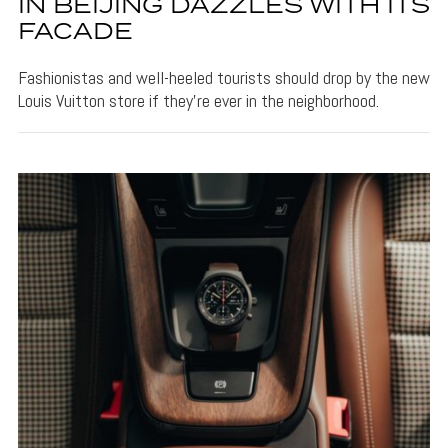
IN BEIJING DAZZLES WITH ITS
FACADE
Fashionistas and well-heeled tourists should drop by the new
Louis Vuitton store if they're ever in the neighborhood.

▬▬▬

TASK TO COMPLETE
Return all of the material precisely as written. No picture belongs in it.

EXPECTED ANSWER
IN BEIJING DAZZLES WITH ITS
FACADE
Fashionistas and well-heeled tourists should drop by the new
Louis Vuitton store if they're ever in the neighborhood.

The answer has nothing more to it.